Wir waren die einzigen Schwarzen im Abteil. Die Polizeibeamten sind direkt zu uns gekommen und dann weiter durch den Wagen gegangen und ausgestiegen. Sie haben mir auch direkt gesagt, dass es eine Migrationskontrolle ist. Also ist es nachvollziehbar, dass er uns als potenzielle Migranten verstanden hat und die weißen Menschen nicht.
Biplab Basu ist Historiker, Mitbegründer der Kampagne für Opfer rassistischer Polizeigewalt (KOP) und Mitarbeiter der Beratungsstelle ReachOut. Mit ihm sprach Ulrike Wagener
Welche Rolle spielen rassistische Polizeikontrollen im Kontext einer verstärkt repressiven Migrationspolitik?
Ich glaube, das ist ein Teil von dem Gesamtpaket rassistischer Kriminalisierung von Menschen mit schwarzer Hautfarbe. Also wie die Polizei Schwarze oder rassifizierte Menschen sieht. Die Kriminalisierung, als Kriminalitätsbekämpfung, steht im Vordergrund. Menschen, die hier als vermeintliche Ausländer gesehen werden, werden permanent kriminalisiert - und zwar nicht innerhalb der eigenen vier Wände, sondern diese Kriminalisierung muss für alle sichtbar sein. Damit leben sie in ständiger Unsicherheit. Auch diese Zugkontrollen dienen der Kriminalisierung, auch wenn es in unserem Fall noch vergleichsweise harmlos ist, also nicht lebensbedrohlich wie für geflüchtete Menschen. Diese Kriminalisierung geht einher mit Angriffen, sowohl von staatlicher Seite als auch von Seiten der Bevölkerung. Das hat noch einen anderen Effekt: das brutale Vorgehen der Polizei, beispielsweise in bayrischen Geflüchtetenunterkünften, wird legitimiert, indem sie ständig von Ausländerkriminalität reden. Auch die Aussage des Innenministers Horst Seehofer - kriminelle Ausländer müssen abschoben werden - als ob wir nicht in einem Rechtsstaat leben würden.
Gibt es in letzter Zeit ein größeres Bedürfnis, das Bild einer starken handlungsfähigen Polizei zu inszenieren?
Nein, ich denke das war immer so.

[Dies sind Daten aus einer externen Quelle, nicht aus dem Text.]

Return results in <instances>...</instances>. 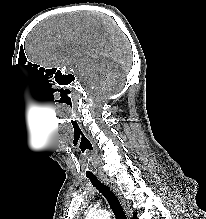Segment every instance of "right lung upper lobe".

Seit ich in der Bundesrepublik lebe, seit 30 Jahren, gab es immer diese Kriminalisierung. Aber es gibt bestimmte Zeiten, wo es günstiger ist, solche Meinungen zu verbreiten und es gibt Zeiten, wo einem so etwas nicht abgekauft wird. Viele Menschen haben etwa gar nicht bemerkt, dass die Gesetze so geändert worden sind, so dass die Polizei jetzt alles als Angriff werten kann. Denken wir an die 90er Jahre, wo sogenannte Ausländerheime angezündet wurden. Plötzlich kam der Wunsch auf, das Asylgesetz zu ändern - und es hat auch geklappt. So ähnlich ist es auch jetzt. Jede Form brutaler Polizeigewalt könnte man so legitimieren.

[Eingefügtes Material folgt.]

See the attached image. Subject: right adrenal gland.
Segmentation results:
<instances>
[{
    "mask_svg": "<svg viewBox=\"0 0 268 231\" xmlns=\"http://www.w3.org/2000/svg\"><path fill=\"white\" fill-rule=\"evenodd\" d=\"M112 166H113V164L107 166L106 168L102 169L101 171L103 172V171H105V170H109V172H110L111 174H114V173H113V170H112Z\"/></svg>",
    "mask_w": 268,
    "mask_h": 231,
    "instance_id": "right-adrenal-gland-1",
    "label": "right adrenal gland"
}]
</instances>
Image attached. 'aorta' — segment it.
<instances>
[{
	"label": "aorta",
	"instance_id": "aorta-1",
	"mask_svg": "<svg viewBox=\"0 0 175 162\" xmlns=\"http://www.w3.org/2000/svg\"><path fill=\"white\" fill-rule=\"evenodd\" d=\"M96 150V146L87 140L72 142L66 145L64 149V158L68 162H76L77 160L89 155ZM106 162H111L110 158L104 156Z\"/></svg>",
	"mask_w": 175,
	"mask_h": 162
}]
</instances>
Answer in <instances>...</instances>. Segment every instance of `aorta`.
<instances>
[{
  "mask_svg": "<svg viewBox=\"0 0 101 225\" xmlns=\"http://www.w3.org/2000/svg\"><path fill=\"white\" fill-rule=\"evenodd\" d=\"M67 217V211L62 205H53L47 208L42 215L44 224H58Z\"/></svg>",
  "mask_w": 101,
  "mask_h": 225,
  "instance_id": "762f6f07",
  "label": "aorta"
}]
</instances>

Haben Sie dafür ein Beispiel?
Erst neulich war ich bei einem Gerichtsprozess, wo die Polizei ihre Beweisführung nicht logisch erklären konnte. Es gab Hunderte von Lücken und das Gericht hat das auch erkannt. Sie haben ausgesagt, dass der Angeklagte einen grauen Kapuzenpulli anhatte, doch der wurde nirgends gefunden und war auch auf den Beweisfotos der Polizei nicht zu sehen. Trotzdem wurde der Aussage geglaubt - denn warum sollte ein Polizist, ein unbescholtener Bürger, lügen. Der Angeklagte war aber auch ein unbescholtener Bürger, er hatte keinen Eintrag und sie haben keine Drogen bei ihm gefunden. Aber er war Schwarz. Am Ende wurde er verurteilt.
Wie hängt das damit zusammen, wie Skandale innerhalb der Polizei behandelt werden, zum Beispiel der Tod von Amad Ahmad in einer Polizeizelle in Kleve im vorigen Jahr?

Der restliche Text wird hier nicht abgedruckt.